Board-certified physicians are more active in professional organizations. Board-certified physicians are more likely to maintain a professional society membership4, which means that they are more likely to attend meetings and interact with their colleagues nationally. Both increase the likelihood that the physician will remain current in his training and education. Coders who make the commitment to obtain board certification will likely make the same commitment to long-term professional development, a commitment that clearly benefits the radiology practice in the long-term.
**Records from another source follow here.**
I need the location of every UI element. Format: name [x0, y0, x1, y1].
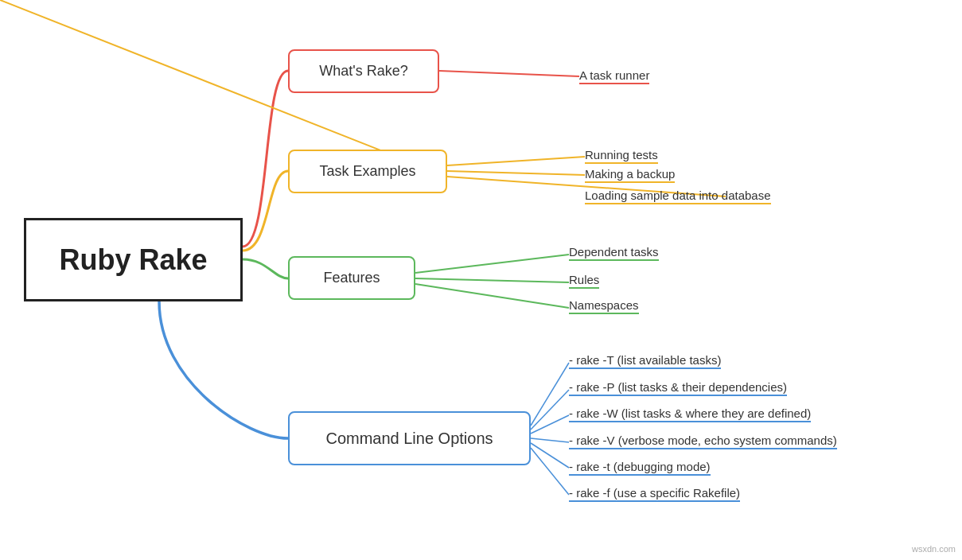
cmd-leaf-5: - rake -f (use a specific Rakefile) [569, 486, 740, 502]
whats-rake-label: What's Rake? [319, 63, 407, 80]
cmd-leaf-4: - rake -t (debugging mode) [569, 460, 711, 476]
cmd-leaf-0: - rake -T (list available tasks) [569, 353, 721, 369]
cmd-leaf-2: - rake -W (list tasks & where they are d… [569, 406, 811, 422]
center-label: Ruby Rake [59, 243, 207, 277]
features-leaf-0: Dependent tasks [569, 245, 659, 261]
svg-line-1 [447, 157, 585, 165]
svg-line-8 [531, 363, 569, 426]
cmd-leaf-1: - rake -P (list tasks & their dependenci… [569, 380, 787, 396]
task-examples-label: Task Examples [319, 163, 415, 180]
task-examples-leaf-0: Running tests [585, 148, 658, 164]
cmd-leaf-3: - rake -V (verbose mode, echo system com… [569, 434, 837, 449]
cmd-label: Command Line Options [325, 430, 493, 448]
features-leaf-2: Namespaces [569, 298, 639, 314]
features-label: Features [323, 270, 380, 286]
whats-rake-node: What's Rake? [288, 49, 439, 93]
whats-rake-leaf-0: A task runner [579, 68, 649, 84]
svg-line-5 [415, 255, 569, 273]
svg-line-9 [531, 390, 569, 430]
svg-line-10 [531, 415, 569, 434]
watermark: wsxdn.com [912, 544, 956, 554]
task-examples-node: Task Examples [288, 150, 447, 193]
svg-line-2 [447, 171, 585, 175]
cmd-node: Command Line Options [288, 411, 531, 465]
svg-line-12 [531, 443, 569, 468]
features-leaf-1: Rules [569, 273, 599, 289]
task-examples-leaf-2: Loading sample data into database [585, 189, 771, 204]
svg-line-7 [415, 284, 569, 308]
svg-line-0 [439, 71, 579, 76]
svg-line-6 [415, 278, 569, 282]
svg-line-11 [531, 438, 569, 442]
svg-line-13 [531, 448, 569, 495]
task-examples-leaf-1: Making a backup [585, 167, 675, 183]
features-node: Features [288, 256, 415, 300]
center-node: Ruby Rake [24, 218, 243, 301]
Board-certified physicians are less likely to get sued. In the current litigious environment, all professionals risk exposure for their professional work. Although nothing absolutely protects physicians from lawsuits, it has been shown that board-certified physicians are less likely to get sued than non-certified colleagues5. There might be a similar reduction in legal risk when coders obtain board certification. Coding and billing compliance is important to every radiology practice, and having independently certified coders may reduce a practice's coding error rate and reduce the legal exposure a practice might otherwise face in the event of an audit.

Patients prefer board-certified physicians. Patients prefer board-certified doctors6 for a variety of good reasons. Everyone wants the professional they hire (regardless of occupation) to be competent, and board certification goes a long way in ensuring such competency. The same applies for coders: all else being equal, a certified coder is more likely to engender confidence than one who hasn't achieved that distinction.

The commitment to board certification is a serious and important one. It requires hard work, and costs both time and money. That recognition carries with it, however, significant value. Radiology practices everywhere should view the upcoming Radiology Coding Certification Board Examination as an opportunity to improve their coding and billing operations and prove to everyone how good a job they do. Everyone wants their doctor to be board certified. Everyone knows that board certified doctors are better doctors. Shouldn't the same hold true for coders?

References
1. Xu G, Veloski JJ, Hojat M. Board certification: associations with physicians' demographics and performances during medical school and residency. Acad Med 1998; 73: 1283-1289.
2. Kritzler A. New collaborative approach by Minnesota peer review organization reduced CPT coding disagreements. J AHIMA 1997; 68: 52-55.
3. Duszak R, Sacks D, Manowczak J. CPT coding by interventional radiologists: accuracy and implications. In Press.
4. Deitch CH, Chan W, Sunshine JH. Patterns of professional organization membership among radiologists in the United States. Invest Radiol 1994; 29: 381-386.
5. Adamson TE, Baldwin DC, Sheehan TJ, Oppenberg AA. Characteristics of surgeons with high and low malpractice claims rates. West J Med 1997; 166: 37-44.
6. Engstrom S, Madlon-Kay DJ. Choosing a family physician: what do patients want to know? Minn Med 1998; 81: 22-26.

Dr. Richard Duszak previously served as ACR Liaison Director on the Radiology Coding Certification Board. He currently serves on the Executive Committee of the CPT Editorial Panel, chairs the ACR’s Harvey L. Neiman Health Policy Institute, and practices radiology with Mid-South Imaging and Therapeutics in Memphis, TN.